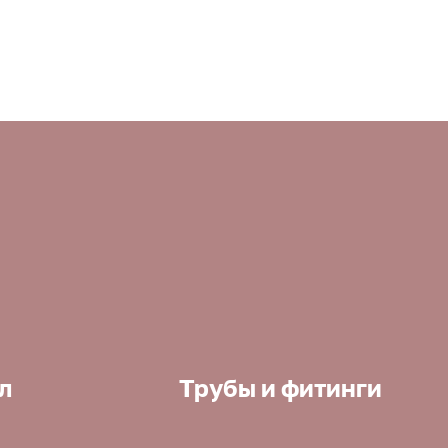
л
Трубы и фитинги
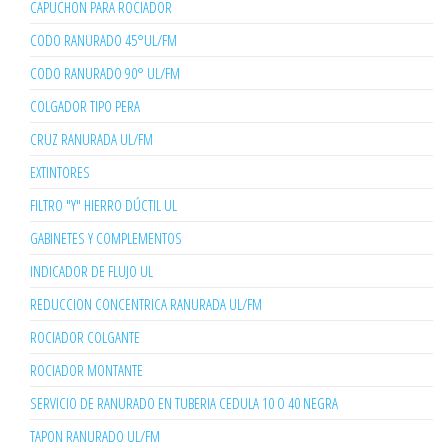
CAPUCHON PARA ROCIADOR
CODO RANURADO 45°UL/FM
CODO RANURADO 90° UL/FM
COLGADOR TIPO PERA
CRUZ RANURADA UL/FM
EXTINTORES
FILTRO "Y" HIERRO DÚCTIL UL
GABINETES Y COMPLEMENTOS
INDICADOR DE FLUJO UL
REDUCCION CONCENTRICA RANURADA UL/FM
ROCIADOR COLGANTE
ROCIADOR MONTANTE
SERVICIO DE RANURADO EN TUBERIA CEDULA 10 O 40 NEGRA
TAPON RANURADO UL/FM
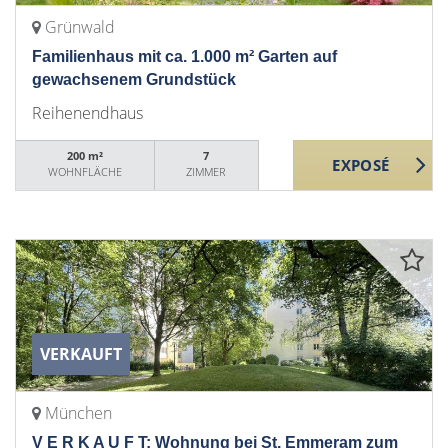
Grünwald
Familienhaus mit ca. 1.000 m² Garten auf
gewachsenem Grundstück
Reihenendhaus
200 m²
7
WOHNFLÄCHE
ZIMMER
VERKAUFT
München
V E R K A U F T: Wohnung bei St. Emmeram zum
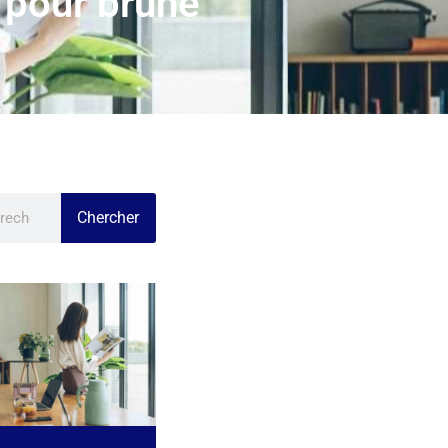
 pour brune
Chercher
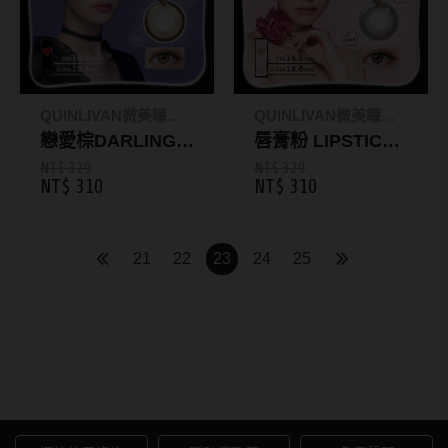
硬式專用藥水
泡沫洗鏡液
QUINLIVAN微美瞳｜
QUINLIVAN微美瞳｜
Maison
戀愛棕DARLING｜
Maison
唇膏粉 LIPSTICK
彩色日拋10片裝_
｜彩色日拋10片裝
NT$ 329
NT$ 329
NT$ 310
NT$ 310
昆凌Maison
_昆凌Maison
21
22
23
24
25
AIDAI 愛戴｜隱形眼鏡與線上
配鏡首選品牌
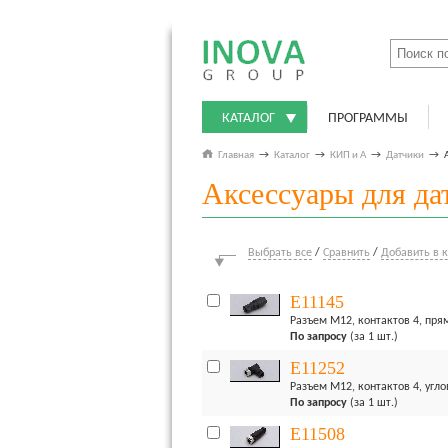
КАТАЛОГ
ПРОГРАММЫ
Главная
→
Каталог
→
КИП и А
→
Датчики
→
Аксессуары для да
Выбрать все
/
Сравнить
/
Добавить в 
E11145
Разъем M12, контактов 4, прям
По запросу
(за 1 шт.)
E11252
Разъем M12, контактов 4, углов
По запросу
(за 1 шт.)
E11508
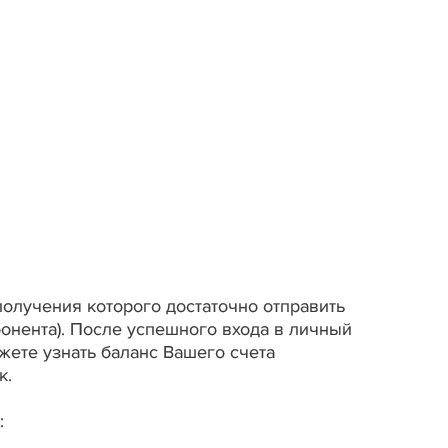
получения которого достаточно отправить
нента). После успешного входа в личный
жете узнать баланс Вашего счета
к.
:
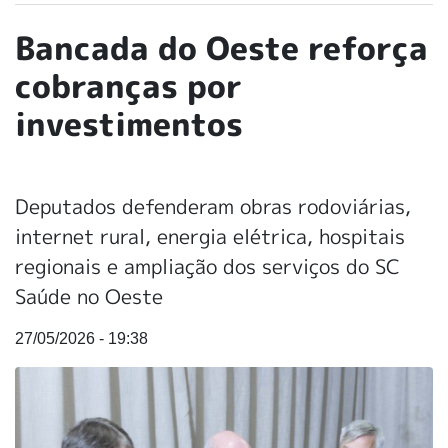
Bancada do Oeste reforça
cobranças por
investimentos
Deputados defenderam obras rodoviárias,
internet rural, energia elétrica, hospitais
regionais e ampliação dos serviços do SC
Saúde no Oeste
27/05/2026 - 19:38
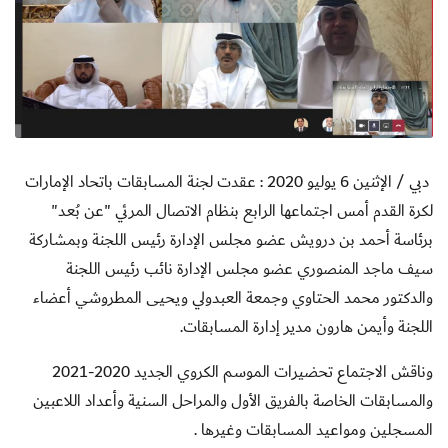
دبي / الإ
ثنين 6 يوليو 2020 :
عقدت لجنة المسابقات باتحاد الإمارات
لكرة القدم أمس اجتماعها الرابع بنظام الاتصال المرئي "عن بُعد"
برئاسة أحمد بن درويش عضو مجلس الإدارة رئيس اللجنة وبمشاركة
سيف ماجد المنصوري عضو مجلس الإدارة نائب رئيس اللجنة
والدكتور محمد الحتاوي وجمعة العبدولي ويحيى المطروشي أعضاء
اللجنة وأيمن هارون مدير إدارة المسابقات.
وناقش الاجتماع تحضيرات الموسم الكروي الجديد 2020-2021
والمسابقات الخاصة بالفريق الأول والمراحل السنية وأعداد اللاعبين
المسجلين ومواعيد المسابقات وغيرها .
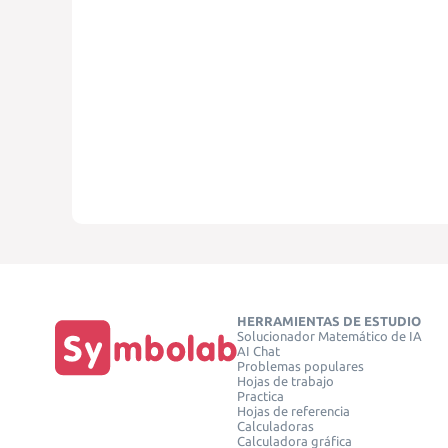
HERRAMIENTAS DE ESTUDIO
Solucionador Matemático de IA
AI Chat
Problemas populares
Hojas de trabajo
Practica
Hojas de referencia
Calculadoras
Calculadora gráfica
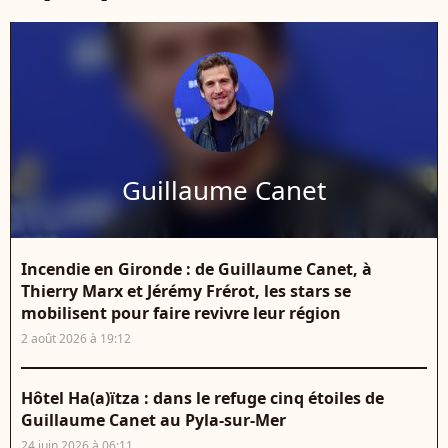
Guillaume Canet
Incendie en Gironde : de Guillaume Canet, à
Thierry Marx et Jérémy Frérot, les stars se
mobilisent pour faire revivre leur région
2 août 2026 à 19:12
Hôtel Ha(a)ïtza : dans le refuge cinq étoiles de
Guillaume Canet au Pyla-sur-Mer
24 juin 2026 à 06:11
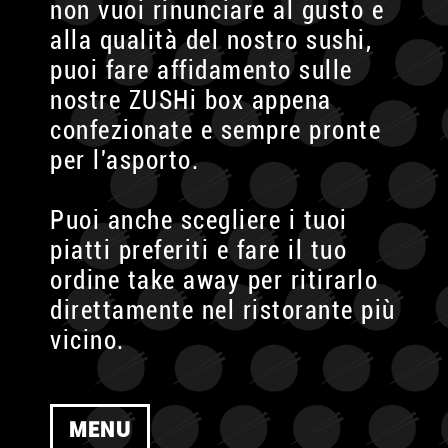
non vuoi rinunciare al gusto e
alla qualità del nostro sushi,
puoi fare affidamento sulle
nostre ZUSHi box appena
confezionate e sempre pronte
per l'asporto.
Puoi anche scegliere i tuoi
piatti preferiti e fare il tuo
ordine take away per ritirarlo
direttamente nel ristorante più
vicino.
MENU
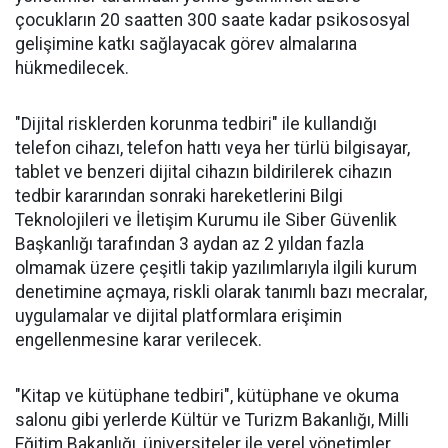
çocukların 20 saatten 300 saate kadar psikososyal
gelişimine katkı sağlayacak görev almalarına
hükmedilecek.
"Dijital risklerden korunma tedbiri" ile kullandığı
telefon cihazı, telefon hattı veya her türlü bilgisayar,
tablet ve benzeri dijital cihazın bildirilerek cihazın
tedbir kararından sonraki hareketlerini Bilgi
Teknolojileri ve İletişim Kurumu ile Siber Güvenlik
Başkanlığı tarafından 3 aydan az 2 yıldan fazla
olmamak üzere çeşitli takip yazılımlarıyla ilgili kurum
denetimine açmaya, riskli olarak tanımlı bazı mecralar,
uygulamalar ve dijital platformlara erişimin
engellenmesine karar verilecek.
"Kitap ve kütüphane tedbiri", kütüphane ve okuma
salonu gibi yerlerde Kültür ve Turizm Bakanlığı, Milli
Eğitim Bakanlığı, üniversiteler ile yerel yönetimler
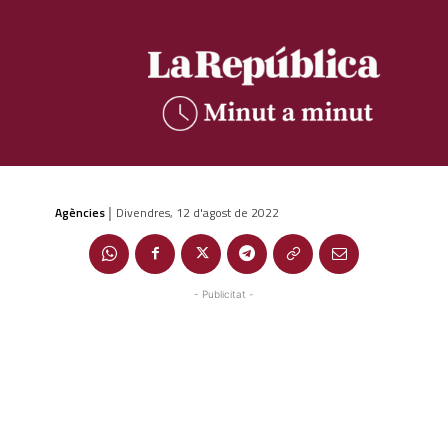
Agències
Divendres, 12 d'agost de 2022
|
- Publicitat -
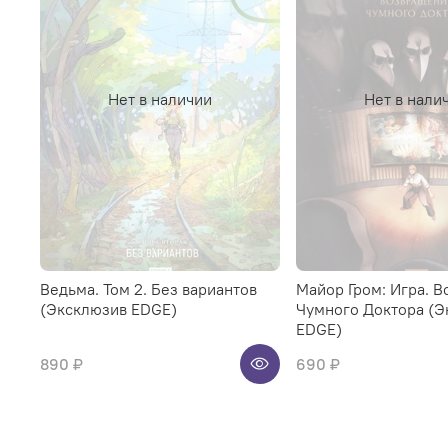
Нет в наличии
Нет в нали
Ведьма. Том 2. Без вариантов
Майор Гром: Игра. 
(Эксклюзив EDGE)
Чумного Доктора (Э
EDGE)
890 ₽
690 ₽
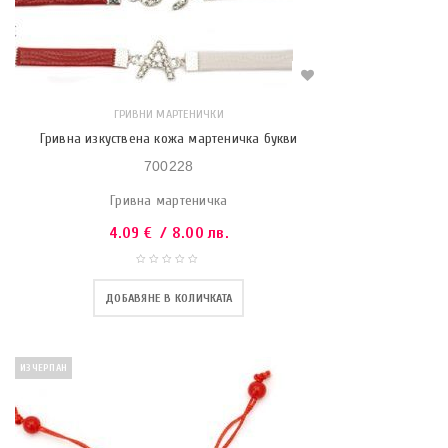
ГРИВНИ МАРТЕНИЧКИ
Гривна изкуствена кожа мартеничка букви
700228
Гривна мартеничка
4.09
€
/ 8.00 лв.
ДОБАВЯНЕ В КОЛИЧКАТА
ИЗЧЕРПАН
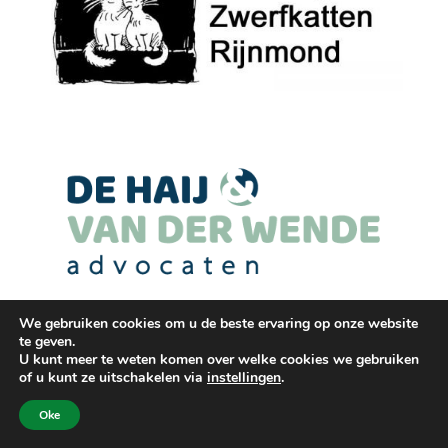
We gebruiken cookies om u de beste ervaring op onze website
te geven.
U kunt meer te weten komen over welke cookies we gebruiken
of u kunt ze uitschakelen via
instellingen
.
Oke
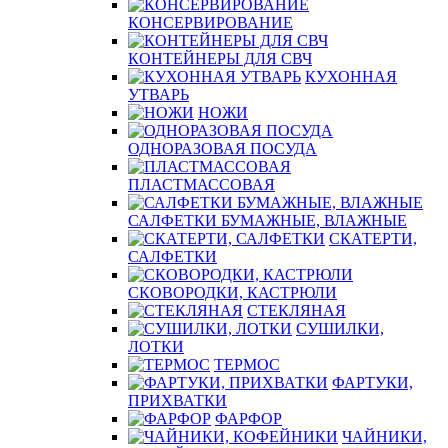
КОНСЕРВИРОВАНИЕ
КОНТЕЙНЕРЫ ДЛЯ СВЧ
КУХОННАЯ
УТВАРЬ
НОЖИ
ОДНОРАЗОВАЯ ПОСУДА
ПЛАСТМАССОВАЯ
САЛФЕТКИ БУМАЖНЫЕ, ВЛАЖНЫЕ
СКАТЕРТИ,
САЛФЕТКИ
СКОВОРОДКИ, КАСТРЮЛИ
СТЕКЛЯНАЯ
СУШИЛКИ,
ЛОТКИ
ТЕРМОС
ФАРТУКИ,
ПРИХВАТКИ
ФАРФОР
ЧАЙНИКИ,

## [What is required]
Your reply must consist solely of the number of lines in the data that contain the word "Hojas".

## [Task answer]
2